Stored items from a collection

________________________________________

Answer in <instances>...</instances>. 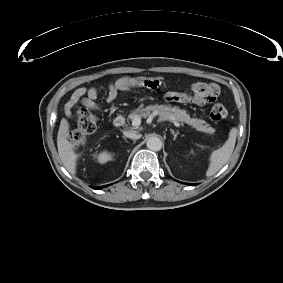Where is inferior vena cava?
Listing matches in <instances>:
<instances>
[{
	"instance_id": "1",
	"label": "inferior vena cava",
	"mask_w": 283,
	"mask_h": 283,
	"mask_svg": "<svg viewBox=\"0 0 283 283\" xmlns=\"http://www.w3.org/2000/svg\"><path fill=\"white\" fill-rule=\"evenodd\" d=\"M124 135L132 140H137L141 138V134H139L136 131H131V130L124 131Z\"/></svg>"
}]
</instances>
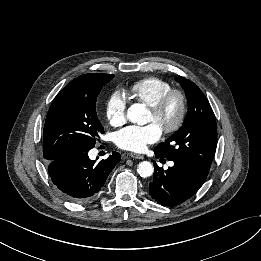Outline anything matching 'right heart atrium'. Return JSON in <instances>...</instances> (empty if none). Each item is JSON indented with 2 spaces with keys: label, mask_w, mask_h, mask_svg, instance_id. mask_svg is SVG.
I'll use <instances>...</instances> for the list:
<instances>
[{
  "label": "right heart atrium",
  "mask_w": 261,
  "mask_h": 261,
  "mask_svg": "<svg viewBox=\"0 0 261 261\" xmlns=\"http://www.w3.org/2000/svg\"><path fill=\"white\" fill-rule=\"evenodd\" d=\"M127 100L125 95L116 91L112 93L105 105V114L108 122L115 127L121 126L126 121Z\"/></svg>",
  "instance_id": "obj_1"
}]
</instances>
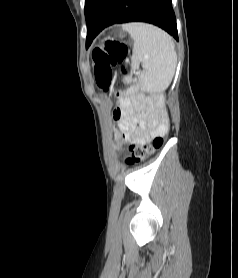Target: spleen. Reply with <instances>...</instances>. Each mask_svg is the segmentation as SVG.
I'll list each match as a JSON object with an SVG mask.
<instances>
[{"mask_svg": "<svg viewBox=\"0 0 238 278\" xmlns=\"http://www.w3.org/2000/svg\"><path fill=\"white\" fill-rule=\"evenodd\" d=\"M122 29L134 40L132 70L135 72L139 64H143L144 70L136 71L139 81L151 91H164L173 79L177 64L172 37L146 23H127Z\"/></svg>", "mask_w": 238, "mask_h": 278, "instance_id": "3e777b00", "label": "spleen"}]
</instances>
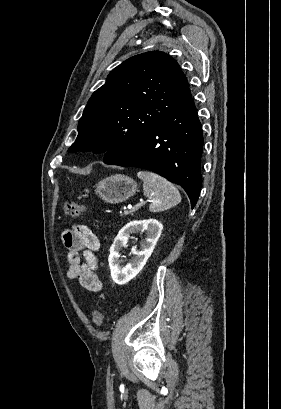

________________________________________

What you will do ▸
Nothing but the lines from the one with "Outline anything matching" through the end of the entries above, both included, should be set down, exactly and without pictures.

Task solution ▸
Outline anything matching 'right heart atrium'. Return JSON in <instances>...</instances> (empty if none). Each item is JSON indented with 2 spaces with keys: label, mask_w, mask_h, mask_svg, instance_id. mask_svg is SVG.
I'll use <instances>...</instances> for the list:
<instances>
[{
  "label": "right heart atrium",
  "mask_w": 261,
  "mask_h": 261,
  "mask_svg": "<svg viewBox=\"0 0 261 261\" xmlns=\"http://www.w3.org/2000/svg\"><path fill=\"white\" fill-rule=\"evenodd\" d=\"M127 100L125 95L116 91L112 93L105 105V114L108 122L115 127L121 126L126 121Z\"/></svg>",
  "instance_id": "obj_1"
}]
</instances>
Target: spleen. Reply with <instances>...</instances>. Each mask_svg is the segmentation as SVG.
I'll list each match as a JSON object with an SVG mask.
<instances>
[{"mask_svg": "<svg viewBox=\"0 0 238 278\" xmlns=\"http://www.w3.org/2000/svg\"><path fill=\"white\" fill-rule=\"evenodd\" d=\"M122 29L134 40L132 70L135 72L139 64H143L144 70L136 71L139 81L151 91H164L173 79L177 64L172 37L146 23H127Z\"/></svg>", "mask_w": 238, "mask_h": 278, "instance_id": "3e777b00", "label": "spleen"}]
</instances>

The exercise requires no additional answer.